Task objective = Copy every line from the records that holds the word "point".

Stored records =
──────────────────────────────

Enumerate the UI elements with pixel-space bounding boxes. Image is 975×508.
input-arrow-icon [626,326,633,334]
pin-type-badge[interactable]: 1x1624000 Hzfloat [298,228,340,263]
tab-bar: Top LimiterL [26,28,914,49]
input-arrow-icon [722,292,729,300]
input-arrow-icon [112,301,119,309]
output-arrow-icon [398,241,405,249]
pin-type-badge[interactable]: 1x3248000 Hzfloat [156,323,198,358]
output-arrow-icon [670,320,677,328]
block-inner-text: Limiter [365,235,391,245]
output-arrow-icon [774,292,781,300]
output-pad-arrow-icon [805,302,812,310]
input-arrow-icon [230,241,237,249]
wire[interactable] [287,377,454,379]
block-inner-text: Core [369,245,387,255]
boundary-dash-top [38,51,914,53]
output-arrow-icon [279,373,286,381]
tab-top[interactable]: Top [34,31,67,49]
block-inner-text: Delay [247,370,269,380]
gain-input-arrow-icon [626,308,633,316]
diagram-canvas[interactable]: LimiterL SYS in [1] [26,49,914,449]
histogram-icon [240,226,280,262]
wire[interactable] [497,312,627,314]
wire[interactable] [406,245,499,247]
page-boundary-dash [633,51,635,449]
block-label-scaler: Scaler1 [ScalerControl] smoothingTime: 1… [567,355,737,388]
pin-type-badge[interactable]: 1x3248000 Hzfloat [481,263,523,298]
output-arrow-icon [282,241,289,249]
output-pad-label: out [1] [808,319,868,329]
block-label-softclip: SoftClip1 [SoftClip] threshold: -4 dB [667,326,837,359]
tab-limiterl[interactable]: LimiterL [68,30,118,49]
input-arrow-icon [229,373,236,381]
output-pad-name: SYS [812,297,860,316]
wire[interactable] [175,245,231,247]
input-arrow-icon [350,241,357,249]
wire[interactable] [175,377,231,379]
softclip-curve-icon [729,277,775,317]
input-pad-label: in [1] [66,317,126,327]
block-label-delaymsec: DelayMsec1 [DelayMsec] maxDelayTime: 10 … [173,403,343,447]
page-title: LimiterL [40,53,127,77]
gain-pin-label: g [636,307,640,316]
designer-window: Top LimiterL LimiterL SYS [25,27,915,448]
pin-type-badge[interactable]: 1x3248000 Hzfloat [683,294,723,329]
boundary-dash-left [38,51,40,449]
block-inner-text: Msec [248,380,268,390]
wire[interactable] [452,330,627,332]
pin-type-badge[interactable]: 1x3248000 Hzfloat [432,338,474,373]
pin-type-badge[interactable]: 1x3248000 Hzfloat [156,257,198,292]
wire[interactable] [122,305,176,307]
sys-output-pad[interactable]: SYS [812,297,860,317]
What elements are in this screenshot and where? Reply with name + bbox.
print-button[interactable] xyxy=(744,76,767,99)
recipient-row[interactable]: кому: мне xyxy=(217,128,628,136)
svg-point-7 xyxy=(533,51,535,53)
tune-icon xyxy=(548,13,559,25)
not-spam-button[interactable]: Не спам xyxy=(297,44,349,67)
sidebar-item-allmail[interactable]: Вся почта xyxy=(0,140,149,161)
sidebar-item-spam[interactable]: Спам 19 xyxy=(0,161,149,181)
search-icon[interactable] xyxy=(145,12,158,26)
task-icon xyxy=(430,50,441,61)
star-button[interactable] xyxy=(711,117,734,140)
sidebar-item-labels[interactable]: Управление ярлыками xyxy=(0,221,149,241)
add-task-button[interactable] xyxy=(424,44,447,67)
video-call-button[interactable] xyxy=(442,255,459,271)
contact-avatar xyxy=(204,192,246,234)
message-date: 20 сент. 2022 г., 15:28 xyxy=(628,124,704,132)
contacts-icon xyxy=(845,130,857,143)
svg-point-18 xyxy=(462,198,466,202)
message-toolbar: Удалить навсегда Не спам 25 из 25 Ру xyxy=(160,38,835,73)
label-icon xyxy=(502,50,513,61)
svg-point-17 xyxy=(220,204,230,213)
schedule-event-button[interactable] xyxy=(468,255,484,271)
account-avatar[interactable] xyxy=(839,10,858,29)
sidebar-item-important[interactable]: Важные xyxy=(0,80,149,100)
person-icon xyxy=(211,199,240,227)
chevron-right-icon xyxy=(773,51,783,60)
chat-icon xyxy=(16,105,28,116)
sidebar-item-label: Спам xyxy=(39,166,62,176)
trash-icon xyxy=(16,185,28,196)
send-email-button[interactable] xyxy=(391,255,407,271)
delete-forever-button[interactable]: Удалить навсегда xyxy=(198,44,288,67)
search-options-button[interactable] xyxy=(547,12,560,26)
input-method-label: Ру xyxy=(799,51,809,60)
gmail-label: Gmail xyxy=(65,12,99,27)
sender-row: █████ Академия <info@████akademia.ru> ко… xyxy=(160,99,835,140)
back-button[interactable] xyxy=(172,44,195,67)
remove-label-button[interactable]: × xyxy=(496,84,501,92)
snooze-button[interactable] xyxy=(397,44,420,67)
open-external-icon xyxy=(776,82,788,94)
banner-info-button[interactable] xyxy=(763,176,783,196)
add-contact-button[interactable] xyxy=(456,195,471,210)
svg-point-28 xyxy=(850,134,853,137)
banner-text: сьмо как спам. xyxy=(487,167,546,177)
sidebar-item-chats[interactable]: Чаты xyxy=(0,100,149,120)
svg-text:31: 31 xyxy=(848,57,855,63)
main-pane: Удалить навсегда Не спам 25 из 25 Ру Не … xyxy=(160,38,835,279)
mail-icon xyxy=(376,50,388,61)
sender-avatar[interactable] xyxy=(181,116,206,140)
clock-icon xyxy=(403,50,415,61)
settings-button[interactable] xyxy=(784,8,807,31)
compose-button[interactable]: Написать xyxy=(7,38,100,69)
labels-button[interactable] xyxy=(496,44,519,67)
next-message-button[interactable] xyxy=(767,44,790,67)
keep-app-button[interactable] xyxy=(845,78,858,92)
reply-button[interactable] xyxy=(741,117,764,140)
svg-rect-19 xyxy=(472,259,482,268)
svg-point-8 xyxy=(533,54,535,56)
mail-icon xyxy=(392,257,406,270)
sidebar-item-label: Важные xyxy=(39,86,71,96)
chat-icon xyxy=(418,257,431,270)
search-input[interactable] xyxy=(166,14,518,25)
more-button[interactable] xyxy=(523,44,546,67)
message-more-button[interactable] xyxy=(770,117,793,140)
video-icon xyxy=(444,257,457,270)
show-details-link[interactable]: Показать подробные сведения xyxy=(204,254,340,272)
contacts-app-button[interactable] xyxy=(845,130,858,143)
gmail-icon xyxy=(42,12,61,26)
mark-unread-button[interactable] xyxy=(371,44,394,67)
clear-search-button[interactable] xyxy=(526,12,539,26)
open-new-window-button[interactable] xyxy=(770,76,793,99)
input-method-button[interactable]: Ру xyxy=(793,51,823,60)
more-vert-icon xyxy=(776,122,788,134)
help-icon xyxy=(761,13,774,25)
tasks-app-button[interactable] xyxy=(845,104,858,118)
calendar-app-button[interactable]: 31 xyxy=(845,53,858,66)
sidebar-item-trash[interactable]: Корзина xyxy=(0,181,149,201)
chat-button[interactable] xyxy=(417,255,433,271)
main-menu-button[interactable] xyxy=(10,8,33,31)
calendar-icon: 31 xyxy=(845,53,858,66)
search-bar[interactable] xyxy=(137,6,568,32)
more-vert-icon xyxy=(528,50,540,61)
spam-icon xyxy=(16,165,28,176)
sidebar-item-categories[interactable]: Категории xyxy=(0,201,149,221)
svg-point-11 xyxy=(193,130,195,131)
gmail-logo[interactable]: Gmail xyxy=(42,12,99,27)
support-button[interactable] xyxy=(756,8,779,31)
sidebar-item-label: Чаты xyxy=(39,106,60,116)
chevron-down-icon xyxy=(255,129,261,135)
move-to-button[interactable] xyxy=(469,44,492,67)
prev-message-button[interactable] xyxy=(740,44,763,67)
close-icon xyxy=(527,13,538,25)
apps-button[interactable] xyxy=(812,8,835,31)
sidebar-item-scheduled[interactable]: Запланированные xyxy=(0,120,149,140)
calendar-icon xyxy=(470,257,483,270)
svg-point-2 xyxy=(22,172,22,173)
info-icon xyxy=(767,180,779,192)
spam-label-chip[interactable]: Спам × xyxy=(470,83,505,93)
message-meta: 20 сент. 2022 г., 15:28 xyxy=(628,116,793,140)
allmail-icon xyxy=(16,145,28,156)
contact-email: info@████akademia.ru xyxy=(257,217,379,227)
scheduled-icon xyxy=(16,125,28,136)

──────────────────────────────

Solution =
svg-point-7 xyxy=(533,51,535,53)
svg-point-18 xyxy=(462,198,466,202)
svg-point-17 xyxy=(220,204,230,213)
svg-point-28 xyxy=(850,134,853,137)
svg-point-8 xyxy=(533,54,535,56)
svg-point-11 xyxy=(193,130,195,131)
svg-point-2 xyxy=(22,172,22,173)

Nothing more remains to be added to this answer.